- Born: George Bent Buckley 1885 Saddleworth, England
- Died: 26 April 1962 (aged 77) Weston-super-Mare, England
- Occupation: Surgeon
- Known for: Cricket historian

= G. B. Buckley =

English surgeon and cricket historian (1885–1962)

George Bent Buckley (1885 - 26 April 1962) was an English surgeon and a celebrated cricket historian and an authority on the early days of the game.

Buckley was born in Saddleworth, then part of Yorkshire, the son of Arthur and Jane Buckley, his father was a solicitor. A surgeon by profession, he won the Military Cross in 1916 for working under fire when he was serving with the Royal Army Medical Corps in the First World War. The citation for the medal appeared in The London Gazette in November 1916 and reads as follows:

For conspicuous gallantry and devotion to duty. He tended and dressed the wounded under very heavy fire, displaying great courage and determination. He was wounded.

He was a senior surgeon at Manchester Royal Infirmary and member of the Manchester Medical Society.

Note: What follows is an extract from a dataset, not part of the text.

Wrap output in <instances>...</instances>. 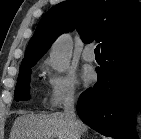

Photographs of him as a surgeon and soldier (prisoner of war) are held in the University of Manchester Library Image Collections.

After he retired, he devoted his time to researching early cricket history and travelled all over England to visit local libraries. He collected a mass of cricket historical material from old newspapers and dutifully noted every reference he could find relating to 18th century cricket. His researches were consolidated in his two classic books: Fresh Light on Eighteenth Century Cricket (1935) and Fresh Light on Pre-Victorian Cricket (1937).

He moved to Weston-super-Mare in 1938 and lived in a Victorian house close to the local cricket ground.

John Arlott states in the 1980 version of Barclay's World of Cricket that Mr Buckley's researches were continued in volumes of photo-reproduced typescript and manuscript, produced under the aegis of Rowland Bowen in 1960. It is probable that even more unpublished notes by Buckley still exist.

==Works by G. B. Buckley==
- G. B. Buckley, Fresh Light on 18th Century Cricket, Cotterell, 1935.
- G. B. Buckley, Fresh Light on Pre-Victorian Cricket, Cotterell, 1937.